Als er 2022 den Norweger Ruud im Finale haushoch distanzierte, war sein vierzehnter Erfolg unterm Eiffelturm perfekt. Vierzehn Grand-Slam-Siege – es waren so viele, wie sie der einstige Major-Rekordhalter Pete Sampras auf allen Schauplätzen in seiner gesamten Karriere geholt hatte. Paris, sagte Nadal immer, sei „der wichtigste und emotionalste Ort“ für ihn, der Ort, „an dem alles begonnen hat für mich“. Aber aufgehört hatte sein Ehrgeiz nicht an der wiederholten Thronbesteigung in Roland Garros, Nadal wurde rasch zum großen Allrounder. Er gewann auch gegen Federer in Wimbledon oder gegen Djokovic in New York, er beendete fünfmal als Nummer 1 die Tennissaison.

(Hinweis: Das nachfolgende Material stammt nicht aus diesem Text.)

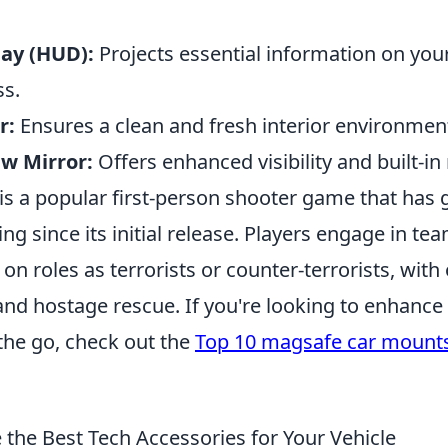
ay (HUD):
Projects essential information on you
ss.
r:
Ensures a clean and fresh interior environmen
w Mirror:
Offers enhanced visibility and built-in
is a popular first-person shooter game that has 
ng since its initial release. Players engage in t
on roles as terrorists or counter-terrorists, with 
nd hostage rescue. If you're looking to enhanc
the go, check out the
Top 10 magsafe car mount
the Best Tech Accessories for Your Vehicle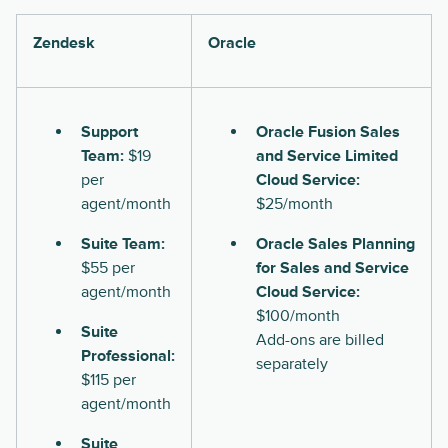
Zendesk
Oracle
Support
Oracle Fusion Sales
Team:
$19
and Service Limited
per
Cloud Service:
agent/month
$25/month
Suite Team:
Oracle Sales Planning
$55 per
for Sales and Service
agent/month
Cloud Service:
$100/month
Suite
Add-ons are billed
Professional:
separately
$115 per
agent/month
Suite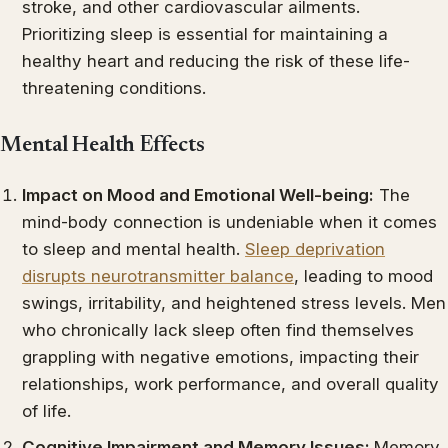
stroke, and other cardiovascular ailments.
Prioritizing sleep is essential for maintaining a
healthy heart and reducing the risk of these life-
threatening conditions.
Mental Health Effects
Impact on Mood and Emotional Well-being:
The
mind-body connection is undeniable when it comes
to sleep and mental health.
Sleep deprivation
disrupts neurotransmitter balance
, leading to mood
swings, irritability, and heightened stress levels. Men
who chronically lack sleep often find themselves
grappling with negative emotions, impacting their
relationships, work performance, and overall quality
of life.
Cognitive Impairment and Memory Issues:
Memory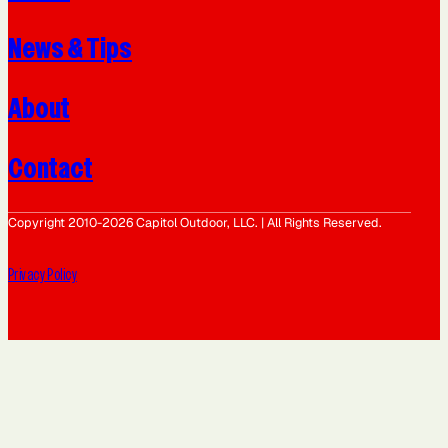
News & Tips
About
Contact
Copyright 2010-2026 Capitol Outdoor, LLC. | All Rights Reserved.
Privacy Policy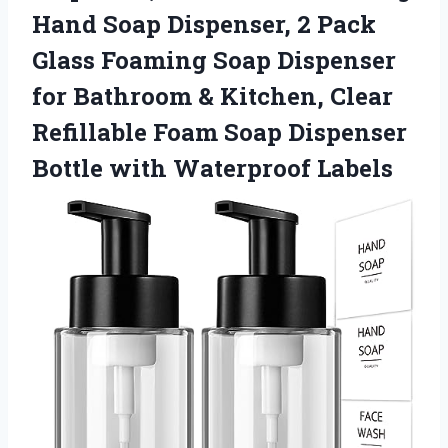
Hand Soap Dispenser, 2 Pack
Glass Foaming Soap Dispenser
for Bathroom & Kitchen, Clear
Refillable Foam Soap Dispenser
Bottle with Waterproof Labels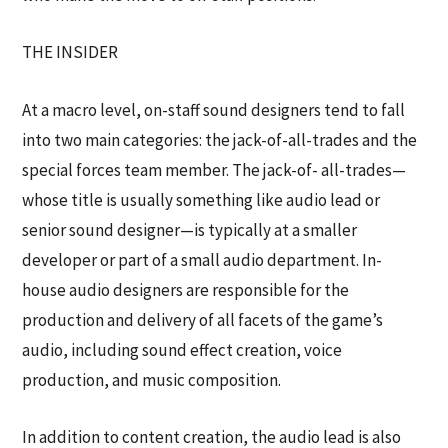
THE INSIDER
At a macro level, on-staff sound designers tend to fall
into two main categories: the jack-of-all-trades and the
special forces team member. The jack-of- all-trades—
whose title is usually something like audio lead or
senior sound designer—is typically at a smaller
developer or part of a small audio department. In-
house audio designers are responsible for the
production and delivery of all facets of the game’s
audio, including sound effect creation, voice
production, and music composition.
In addition to content creation, the audio lead is also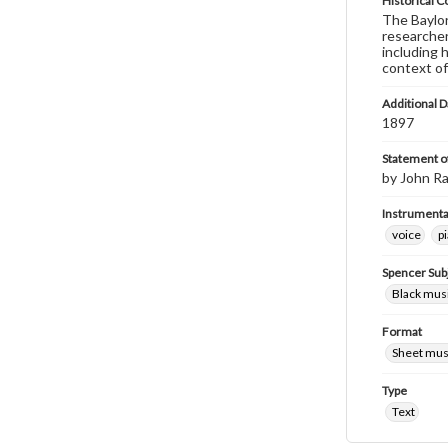
Historical C
The Baylor 
researcher
including 
context of
Additional D
1897
Statement of
by John Ra
Instrumenta
voice
p
Spencer Sub
Black musi
Format
Sheet mus
Type
Text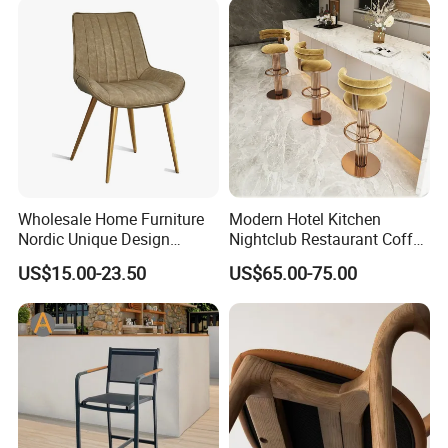
Wholesale Home Furniture
Modern Hotel Kitchen
Nordic Unique Design
Nightclub Restaurant Coffee
Chromed Steel Fabric Velvet
Metal High Bar Chair
US$15.00-23.50
US$65.00-75.00
Dining Chair for Restaurant
Party Banquet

Spieler kommen und gehen, sagt Nadal

Nadal blieb in alledem immer eines: ein bodenständiger Charakter, ein Vernunftmensch. Einer, der sich nicht verrannte mit seinen Ambitionen. Als er nun bei seinem Pressegespräch gefragt wurde, wie schwer die Entscheidungen gefallen seien, sagte Nadal, tatsächlich sei das „alles hart und enttäuschend“. Aber dann rückte er die Verhältnisse schnell gerade, bemüht, aus dem Ganzen bloß kein Drama werden zu lassen. „Alles hat ein Ende in deinem Leben. Und dann kommen neue Ziele, neue Pläne. Man muss die Dinge so nehmen, wie sie sind. Und nicht lange jammern.“ Auch in Paris werde es ohne ihn ein großartiges Turnier werden: „Die French Open sind ewig. Spieler aber kommen und gehen“, sagte Nadal. Ob einer dabei sein wird, der sich auch nur halbwegs mit Nadals Größe und Erfolgen messen kann, ist fraglich. Wenn auch nicht unmöglich.